Il y a donc deux façons d'aborder la rhétorique "moderne", id est la rhétorique des figures, qui se développe à partir du XVIIIe siècle : ou bien tenir les figures pour des marques de littérature ou de style (les ornements du discours, ce qui donne au discours du prix, le résultat de choix conscients, la recherche d'effets voulus, l'expression volontaire d'une morale ou d'une esthétique); ou bien tenir les figures pour le "naturel" du discours, ce qui vient spontanément à la bouche ou sous la plume des sujets parlants, sans qu'ils y pensent, la marque d'une inventivité native des langues ou des peuples. Les corpus, qu'ils soient "littéraires" (les oeuvres des grands écrivains) ou communs (discours ordinaires enregistrés), attestent la validité de l'une et l'autre analyses.

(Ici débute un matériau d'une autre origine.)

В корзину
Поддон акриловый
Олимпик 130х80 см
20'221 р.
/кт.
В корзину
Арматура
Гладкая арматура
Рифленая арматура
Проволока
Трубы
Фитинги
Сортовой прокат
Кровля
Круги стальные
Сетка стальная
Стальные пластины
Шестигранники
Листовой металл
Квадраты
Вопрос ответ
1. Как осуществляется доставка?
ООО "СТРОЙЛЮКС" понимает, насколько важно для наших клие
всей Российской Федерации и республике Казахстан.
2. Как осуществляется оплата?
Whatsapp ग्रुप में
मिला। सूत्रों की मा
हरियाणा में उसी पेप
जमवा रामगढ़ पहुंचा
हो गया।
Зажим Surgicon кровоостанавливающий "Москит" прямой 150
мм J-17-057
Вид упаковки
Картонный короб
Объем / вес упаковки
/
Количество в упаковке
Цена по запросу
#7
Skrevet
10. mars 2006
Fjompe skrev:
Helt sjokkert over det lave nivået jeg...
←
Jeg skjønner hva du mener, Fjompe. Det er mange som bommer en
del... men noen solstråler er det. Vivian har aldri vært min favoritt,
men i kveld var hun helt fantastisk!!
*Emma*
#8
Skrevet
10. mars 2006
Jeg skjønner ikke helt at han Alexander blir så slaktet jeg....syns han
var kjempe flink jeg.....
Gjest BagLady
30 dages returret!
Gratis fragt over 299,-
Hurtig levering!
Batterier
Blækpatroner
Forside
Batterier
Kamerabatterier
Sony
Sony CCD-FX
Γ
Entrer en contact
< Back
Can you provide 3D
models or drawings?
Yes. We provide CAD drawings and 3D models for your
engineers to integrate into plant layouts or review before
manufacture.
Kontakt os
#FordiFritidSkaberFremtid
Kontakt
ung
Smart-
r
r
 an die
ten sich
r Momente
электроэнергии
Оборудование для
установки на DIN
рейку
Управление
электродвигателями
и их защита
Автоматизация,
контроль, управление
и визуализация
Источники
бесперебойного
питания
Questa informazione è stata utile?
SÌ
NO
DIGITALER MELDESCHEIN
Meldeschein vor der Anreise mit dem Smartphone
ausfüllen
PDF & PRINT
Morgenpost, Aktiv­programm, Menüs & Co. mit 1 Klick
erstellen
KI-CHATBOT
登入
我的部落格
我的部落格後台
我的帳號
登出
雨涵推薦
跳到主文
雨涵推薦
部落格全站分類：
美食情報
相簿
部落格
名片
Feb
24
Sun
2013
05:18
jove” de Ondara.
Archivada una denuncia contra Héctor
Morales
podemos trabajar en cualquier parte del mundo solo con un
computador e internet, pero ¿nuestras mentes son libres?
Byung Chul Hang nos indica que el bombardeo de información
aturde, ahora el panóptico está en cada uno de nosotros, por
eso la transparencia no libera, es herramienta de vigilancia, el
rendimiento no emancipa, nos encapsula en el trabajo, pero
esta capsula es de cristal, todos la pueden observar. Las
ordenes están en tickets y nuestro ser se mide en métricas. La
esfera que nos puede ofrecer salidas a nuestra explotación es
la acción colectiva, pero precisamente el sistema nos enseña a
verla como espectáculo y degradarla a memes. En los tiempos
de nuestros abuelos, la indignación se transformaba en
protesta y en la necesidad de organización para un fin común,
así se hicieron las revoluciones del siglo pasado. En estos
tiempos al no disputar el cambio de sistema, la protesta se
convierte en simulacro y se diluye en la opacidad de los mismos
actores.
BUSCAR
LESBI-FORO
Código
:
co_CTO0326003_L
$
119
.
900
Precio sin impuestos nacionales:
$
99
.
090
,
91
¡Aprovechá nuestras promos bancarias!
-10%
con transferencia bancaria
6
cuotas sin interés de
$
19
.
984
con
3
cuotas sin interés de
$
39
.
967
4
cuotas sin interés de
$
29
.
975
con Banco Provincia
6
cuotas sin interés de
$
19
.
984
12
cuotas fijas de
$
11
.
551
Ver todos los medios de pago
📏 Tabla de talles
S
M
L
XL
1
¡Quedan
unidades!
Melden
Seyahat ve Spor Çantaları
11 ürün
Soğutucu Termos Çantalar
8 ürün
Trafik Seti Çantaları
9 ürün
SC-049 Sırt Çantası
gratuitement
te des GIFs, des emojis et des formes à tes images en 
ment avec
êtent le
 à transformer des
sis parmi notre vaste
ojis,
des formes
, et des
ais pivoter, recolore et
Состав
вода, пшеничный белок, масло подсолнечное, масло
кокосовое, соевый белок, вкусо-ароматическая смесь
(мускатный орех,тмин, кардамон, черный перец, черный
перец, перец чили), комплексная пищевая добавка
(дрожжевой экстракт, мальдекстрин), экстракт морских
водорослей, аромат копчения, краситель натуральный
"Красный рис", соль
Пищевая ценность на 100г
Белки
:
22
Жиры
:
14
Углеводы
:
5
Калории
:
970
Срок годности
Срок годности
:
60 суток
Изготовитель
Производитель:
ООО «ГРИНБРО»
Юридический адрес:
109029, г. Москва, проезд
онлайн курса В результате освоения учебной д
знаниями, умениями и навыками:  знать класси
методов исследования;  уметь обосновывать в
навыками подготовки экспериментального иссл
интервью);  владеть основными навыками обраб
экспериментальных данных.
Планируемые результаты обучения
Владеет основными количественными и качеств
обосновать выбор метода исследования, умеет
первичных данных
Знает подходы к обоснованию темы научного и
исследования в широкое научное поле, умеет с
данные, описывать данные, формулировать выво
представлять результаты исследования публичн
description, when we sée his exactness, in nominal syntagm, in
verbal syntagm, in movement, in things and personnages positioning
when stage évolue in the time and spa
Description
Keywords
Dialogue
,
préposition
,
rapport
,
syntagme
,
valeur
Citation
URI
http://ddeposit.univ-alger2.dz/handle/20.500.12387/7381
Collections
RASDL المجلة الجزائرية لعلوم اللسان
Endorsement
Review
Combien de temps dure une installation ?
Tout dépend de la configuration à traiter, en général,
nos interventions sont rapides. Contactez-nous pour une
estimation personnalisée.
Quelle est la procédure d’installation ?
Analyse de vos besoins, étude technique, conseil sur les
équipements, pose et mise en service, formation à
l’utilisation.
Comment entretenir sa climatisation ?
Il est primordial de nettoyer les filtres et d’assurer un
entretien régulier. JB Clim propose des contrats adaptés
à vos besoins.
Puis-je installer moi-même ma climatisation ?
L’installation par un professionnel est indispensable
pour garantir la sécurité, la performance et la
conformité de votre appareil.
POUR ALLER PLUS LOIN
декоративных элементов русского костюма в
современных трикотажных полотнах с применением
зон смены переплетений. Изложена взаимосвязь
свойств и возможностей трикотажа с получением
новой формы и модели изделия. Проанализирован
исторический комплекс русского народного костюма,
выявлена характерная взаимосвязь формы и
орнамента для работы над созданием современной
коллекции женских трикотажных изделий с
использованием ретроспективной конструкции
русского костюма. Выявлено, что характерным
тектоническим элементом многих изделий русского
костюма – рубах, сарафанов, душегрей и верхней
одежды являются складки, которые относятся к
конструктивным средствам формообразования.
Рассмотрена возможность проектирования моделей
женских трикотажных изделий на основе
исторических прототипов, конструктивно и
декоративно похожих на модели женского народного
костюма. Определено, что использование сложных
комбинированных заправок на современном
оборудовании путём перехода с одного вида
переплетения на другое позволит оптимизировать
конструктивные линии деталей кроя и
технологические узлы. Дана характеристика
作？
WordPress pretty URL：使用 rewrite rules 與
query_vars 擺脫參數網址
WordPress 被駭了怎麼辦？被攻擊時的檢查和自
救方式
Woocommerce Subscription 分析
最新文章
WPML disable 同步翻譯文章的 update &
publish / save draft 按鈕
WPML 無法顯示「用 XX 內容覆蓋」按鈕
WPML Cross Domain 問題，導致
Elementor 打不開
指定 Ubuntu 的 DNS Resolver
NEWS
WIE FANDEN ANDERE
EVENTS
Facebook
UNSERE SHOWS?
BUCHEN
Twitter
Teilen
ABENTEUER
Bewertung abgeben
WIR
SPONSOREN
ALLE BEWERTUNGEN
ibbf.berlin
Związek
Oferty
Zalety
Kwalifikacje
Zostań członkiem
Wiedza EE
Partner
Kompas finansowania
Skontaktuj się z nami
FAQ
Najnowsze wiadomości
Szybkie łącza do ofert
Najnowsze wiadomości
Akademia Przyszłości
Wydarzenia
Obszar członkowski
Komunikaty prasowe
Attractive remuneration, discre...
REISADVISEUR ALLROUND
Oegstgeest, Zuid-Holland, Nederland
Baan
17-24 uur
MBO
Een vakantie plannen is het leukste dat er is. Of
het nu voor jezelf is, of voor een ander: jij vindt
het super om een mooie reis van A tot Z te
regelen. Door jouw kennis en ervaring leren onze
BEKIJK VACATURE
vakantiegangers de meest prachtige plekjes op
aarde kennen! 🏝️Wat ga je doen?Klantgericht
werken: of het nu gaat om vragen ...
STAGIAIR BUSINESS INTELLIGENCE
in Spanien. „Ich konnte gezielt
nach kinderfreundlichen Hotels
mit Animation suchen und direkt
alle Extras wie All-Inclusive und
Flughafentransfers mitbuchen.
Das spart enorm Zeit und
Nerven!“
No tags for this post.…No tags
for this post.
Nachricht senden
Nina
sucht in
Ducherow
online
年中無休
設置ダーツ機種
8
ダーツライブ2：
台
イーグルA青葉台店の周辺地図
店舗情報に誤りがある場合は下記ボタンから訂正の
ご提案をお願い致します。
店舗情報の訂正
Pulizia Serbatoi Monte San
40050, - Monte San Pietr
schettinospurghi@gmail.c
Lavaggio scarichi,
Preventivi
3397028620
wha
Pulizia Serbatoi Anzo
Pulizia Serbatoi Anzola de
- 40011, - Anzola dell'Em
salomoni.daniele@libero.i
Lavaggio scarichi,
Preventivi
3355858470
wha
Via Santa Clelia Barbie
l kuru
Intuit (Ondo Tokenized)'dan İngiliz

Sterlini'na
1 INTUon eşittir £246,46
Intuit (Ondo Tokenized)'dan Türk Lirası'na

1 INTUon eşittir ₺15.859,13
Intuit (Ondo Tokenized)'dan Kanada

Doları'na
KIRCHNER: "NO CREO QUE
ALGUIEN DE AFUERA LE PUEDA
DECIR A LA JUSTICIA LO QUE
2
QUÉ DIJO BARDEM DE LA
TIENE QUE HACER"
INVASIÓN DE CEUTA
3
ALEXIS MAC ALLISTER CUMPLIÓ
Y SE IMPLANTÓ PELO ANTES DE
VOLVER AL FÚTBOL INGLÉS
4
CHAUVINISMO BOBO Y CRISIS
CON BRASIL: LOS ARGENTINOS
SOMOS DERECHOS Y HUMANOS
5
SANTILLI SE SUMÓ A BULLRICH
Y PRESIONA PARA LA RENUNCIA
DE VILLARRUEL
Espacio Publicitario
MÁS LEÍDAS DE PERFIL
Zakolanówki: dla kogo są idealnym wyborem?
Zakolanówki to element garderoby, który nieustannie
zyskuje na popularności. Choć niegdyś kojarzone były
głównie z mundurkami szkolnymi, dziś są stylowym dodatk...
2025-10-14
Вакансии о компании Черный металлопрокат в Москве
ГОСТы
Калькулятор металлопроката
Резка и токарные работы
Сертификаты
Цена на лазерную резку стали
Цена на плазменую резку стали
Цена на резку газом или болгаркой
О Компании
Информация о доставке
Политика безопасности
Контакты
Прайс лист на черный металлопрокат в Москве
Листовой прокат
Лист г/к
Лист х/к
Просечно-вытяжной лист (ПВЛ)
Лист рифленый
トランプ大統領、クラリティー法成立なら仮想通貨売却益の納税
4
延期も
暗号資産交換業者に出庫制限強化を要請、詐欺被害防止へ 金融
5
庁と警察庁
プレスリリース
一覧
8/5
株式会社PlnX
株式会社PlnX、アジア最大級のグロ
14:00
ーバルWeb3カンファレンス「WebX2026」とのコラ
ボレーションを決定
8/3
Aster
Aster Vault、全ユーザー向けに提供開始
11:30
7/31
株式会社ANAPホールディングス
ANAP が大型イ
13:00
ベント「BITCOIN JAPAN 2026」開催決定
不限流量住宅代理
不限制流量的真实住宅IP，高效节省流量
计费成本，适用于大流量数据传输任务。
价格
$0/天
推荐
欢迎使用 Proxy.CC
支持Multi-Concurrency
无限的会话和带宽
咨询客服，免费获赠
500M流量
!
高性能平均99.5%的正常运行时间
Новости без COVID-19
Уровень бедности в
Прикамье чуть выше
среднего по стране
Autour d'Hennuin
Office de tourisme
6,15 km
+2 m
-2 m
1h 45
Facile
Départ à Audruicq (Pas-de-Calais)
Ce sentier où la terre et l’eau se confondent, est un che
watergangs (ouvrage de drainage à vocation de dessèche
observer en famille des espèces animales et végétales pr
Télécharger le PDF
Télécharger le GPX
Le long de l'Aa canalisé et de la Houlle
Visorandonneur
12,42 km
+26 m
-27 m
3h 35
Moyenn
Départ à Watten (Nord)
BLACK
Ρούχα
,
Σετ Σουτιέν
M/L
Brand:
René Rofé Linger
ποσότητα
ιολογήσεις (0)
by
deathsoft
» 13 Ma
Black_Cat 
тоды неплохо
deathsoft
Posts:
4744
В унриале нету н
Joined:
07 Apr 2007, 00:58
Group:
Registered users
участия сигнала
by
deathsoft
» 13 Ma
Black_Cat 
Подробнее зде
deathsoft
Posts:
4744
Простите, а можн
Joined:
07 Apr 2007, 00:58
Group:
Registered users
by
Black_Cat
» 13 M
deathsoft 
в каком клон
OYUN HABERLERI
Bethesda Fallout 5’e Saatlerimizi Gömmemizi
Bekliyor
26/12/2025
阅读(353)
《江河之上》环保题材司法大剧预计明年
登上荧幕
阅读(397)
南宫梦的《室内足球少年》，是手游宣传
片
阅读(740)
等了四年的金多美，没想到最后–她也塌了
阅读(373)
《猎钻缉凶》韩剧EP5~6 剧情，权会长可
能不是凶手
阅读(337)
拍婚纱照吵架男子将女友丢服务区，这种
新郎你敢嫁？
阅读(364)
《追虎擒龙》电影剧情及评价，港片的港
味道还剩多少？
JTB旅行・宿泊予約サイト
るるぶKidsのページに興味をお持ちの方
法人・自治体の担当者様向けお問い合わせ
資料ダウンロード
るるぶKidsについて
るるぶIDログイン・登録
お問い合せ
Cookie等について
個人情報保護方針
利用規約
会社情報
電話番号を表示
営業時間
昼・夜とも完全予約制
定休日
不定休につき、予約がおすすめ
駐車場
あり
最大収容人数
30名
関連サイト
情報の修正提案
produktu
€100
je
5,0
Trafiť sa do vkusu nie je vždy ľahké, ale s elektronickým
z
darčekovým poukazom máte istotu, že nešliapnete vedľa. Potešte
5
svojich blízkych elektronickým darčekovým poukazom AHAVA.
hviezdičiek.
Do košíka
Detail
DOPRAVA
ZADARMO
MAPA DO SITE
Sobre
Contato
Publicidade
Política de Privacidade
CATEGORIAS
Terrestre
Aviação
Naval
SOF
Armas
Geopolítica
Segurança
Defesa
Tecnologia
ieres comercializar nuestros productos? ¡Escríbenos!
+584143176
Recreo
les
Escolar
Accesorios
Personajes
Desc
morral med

L'intérêt de la question est, selon moi, ailleurs : les figures les plus hautes, que l'on pourrait croire spécifiques du haut langage, se rencontrent dans les formes les plus communes de discours et si nous sommes en mesure de comprendre et d'apprécier à leur juste valeur les figures du haut langage, c'est aussi parce que nous les avons rencontrées ou nous en avons usé (parfois sans avoir conscience) dans le discours ordinaire, ce qui prouve que la langue offre des ressources innombrables et quasiment illimitées (Chomsky parlait, à ce sujet et à juste titre, de la "créativité" de la langue), raison de plus, s'il en était besoin (mais les "modernes" ont oublié ce devoir), d'en prendre soin, de la défendre, de l'enseigner (surtout dans ses expressions les plus hautes).